We understand why Balthazar is so unemotional—he is a beast. Why does Bresson have his actors adopt the same flat affect? The effect is deliberately calculated. “The difficulty," Bresson said,
“is that all art is both abstract and suggestive at the same time. You can’t show everything. If you do, it’s no longer art. Art lies in suggestion. The great difficulty for filmmakers is precisely not to show things. Ideally, nothing should be shown, but that’s impossible. So things must be shown from one sole angle that evokes all other angles without showing them. We must let the viewer gradually imagine, hope to imagine, and keep them in a constant state of anticipation.”
And we, the audience, supply the emotion. I found myself interacting with the action onscreen, muttering imprecations at Girard. Reacting, even when Balthazar or Marie didn’t. I think part of the reason is that the world that Bresson’s humans inhabit is essentially the same as the one his beasts do. The animals face the realities of human cruelty, but the cruel characters in Au Hasard Balthazar are cruel to humans and nonhumans alike. Even then, Balthazar stands alone. Paraded before the animals of the circus he ends up in, they meet his gaze—a chimp, an elephant, a tiger, a polar bear—but remain aloof, distant and separated. Given the time we have had with the character of Balthazar, would we eventually see these creatures as we see Balthazar: moral and emotional agents, worthy of pity, and thus, of a kind of love?

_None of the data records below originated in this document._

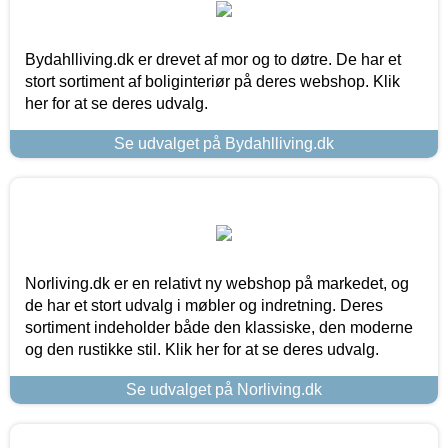
Bydahlliving.dk er drevet af mor og to døtre. De har et
stort sortiment af boliginteriør på deres webshop. Klik
her for at se deres udvalg.
Se udvalget på Bydahlliving.dk
Norliving.dk er en relativt ny webshop på markedet, og
de har et stort udvalg i møbler og indretning. Deres
sortiment indeholder både den klassiske, den moderne
og den rustikke stil. Klik her for at se deres udvalg.
Se udvalget på Norliving.dk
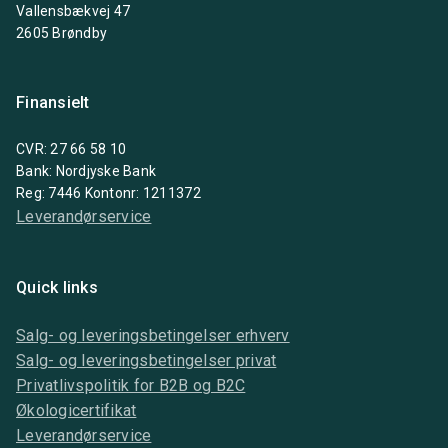
Vallensbækvej 47
2605 Brøndby
Finansielt
CVR: 27 66 58 10
Bank: Nordjyske Bank
Reg: 7446 Kontonr: 1211372
Leverandørservice
Quick links
Salg- og leveringsbetingelser erhverv
Salg- og leveringsbetingelser privat
Privatlivspolitik for B2B og B2C
Økologicertifikat
Leverandørservice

LIKE BRESSON'S’s earlier film, A Man Escaped, Balthazar is not as much about triumph as it is about survival. Many of the characters are not in control of their lives or their fates; their fates only reveal their essential characters. “Reality is different...I’ve no more tenderness, no heart," says Marie. Balthazar has lost none of his heart, because he has always accepted reality as it is. He has never been made sentimental about life, and life never gives him anything to be sentimental about. Balthazar, the most abused and powerless character in the film, is also the least warped by life’s cruelties.
Near the end, Balthazar's face is shown in close up. He bears on his back a load of stolen contraband—bearing the weight of human sin, recalling the sacrifice of another, who had Himself been borne on the back of a donkey. Yet, Balthazar's animal innocence remains: he blinks, and his head wobbles, as if he doesn’t understand. There has been much in his short, beleaguered life that he has not understood. Maybe that alone has made it bearable.